■ **Exercise brief**
Output all of the entries below precisely as written.

■ **Page-level text extractions**
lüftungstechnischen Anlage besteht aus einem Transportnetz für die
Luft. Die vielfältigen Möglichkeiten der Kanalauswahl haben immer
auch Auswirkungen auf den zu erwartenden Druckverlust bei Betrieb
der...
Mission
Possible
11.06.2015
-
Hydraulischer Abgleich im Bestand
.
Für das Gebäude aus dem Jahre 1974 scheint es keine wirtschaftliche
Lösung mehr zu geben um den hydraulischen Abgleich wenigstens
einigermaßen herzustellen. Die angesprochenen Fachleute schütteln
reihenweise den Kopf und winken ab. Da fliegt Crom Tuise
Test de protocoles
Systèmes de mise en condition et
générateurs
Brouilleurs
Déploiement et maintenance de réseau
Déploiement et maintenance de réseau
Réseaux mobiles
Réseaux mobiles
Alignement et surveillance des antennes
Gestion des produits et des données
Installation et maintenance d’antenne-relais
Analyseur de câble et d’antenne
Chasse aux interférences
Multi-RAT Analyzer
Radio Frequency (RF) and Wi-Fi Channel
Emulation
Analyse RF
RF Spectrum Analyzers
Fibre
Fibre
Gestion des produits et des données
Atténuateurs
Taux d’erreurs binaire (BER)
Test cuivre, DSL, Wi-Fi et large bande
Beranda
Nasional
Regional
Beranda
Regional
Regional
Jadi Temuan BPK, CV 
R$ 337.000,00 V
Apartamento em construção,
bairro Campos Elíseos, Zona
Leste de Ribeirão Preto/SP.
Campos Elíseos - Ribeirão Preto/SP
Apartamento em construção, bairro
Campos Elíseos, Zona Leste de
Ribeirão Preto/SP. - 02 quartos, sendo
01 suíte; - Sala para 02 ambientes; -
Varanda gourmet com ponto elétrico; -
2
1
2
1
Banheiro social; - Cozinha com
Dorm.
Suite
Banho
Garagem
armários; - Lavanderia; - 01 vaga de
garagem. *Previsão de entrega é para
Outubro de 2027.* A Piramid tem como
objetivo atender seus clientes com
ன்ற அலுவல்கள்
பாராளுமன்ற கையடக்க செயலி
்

■ **Task answer**
lüftungstechnischen Anlage besteht aus einem Transportnetz für die
Luft. Die vielfältigen Möglichkeiten der Kanalauswahl haben immer
auch Auswirkungen auf den zu erwartenden Druckverlust bei Betrieb
der...
Mission
Possible
11.06.2015
-
Hydraulischer Abgleich im Bestand
.
Für das Gebäude aus dem Jahre 1974 scheint es keine wirtschaftliche
Lösung mehr zu geben um den hydraulischen Abgleich wenigstens
einigermaßen herzustellen. Die angesprochenen Fachleute schütteln
reihenweise den Kopf und winken ab. Da fliegt Crom Tuise
Test de protocoles
Systèmes de mise en condition et
générateurs
Brouilleurs
Déploiement et maintenance de réseau
Déploiement et maintenance de réseau
Réseaux mobiles
Réseaux mobiles
Alignement et surveillance des antennes
Gestion des produits et des données
Installation et maintenance d’antenne-relais
Analyseur de câble et d’antenne
Chasse aux interférences
Multi-RAT Analyzer
Radio Frequency (RF) and Wi-Fi Channel
Emulation
Analyse RF
RF Spectrum Analyzers
Fibre
Fibre
Gestion des produits et des données
Atténuateurs
Taux d’erreurs binaire (BER)
Test cuivre, DSL, Wi-Fi et large bande
Beranda
Nasional
Regional
Beranda
Regional
Regional
Jadi Temuan BPK, CV 
R$ 337.000,00 V
Apartamento em construção,
bairro Campos Elíseos, Zona
Leste de Ribeirão Preto/SP.
Campos Elíseos - Ribeirão Preto/SP
Apartamento em construção, bairro
Campos Elíseos, Zona Leste de
Ribeirão Preto/SP. - 02 quartos, sendo
01 suíte; - Sala para 02 ambientes; -
Varanda gourmet com ponto elétrico; -
2
1
2
1
Banheiro social; - Cozinha com
Dorm.
Suite
Banho
Garagem
armários; - Lavanderia; - 01 vaga de
garagem. *Previsão de entrega é para
Outubro de 2027.* A Piramid tem como
objetivo atender seus clientes com
ன்ற அலுவல்கள்
பாராளுமன்ற கையடக்க செயலி
்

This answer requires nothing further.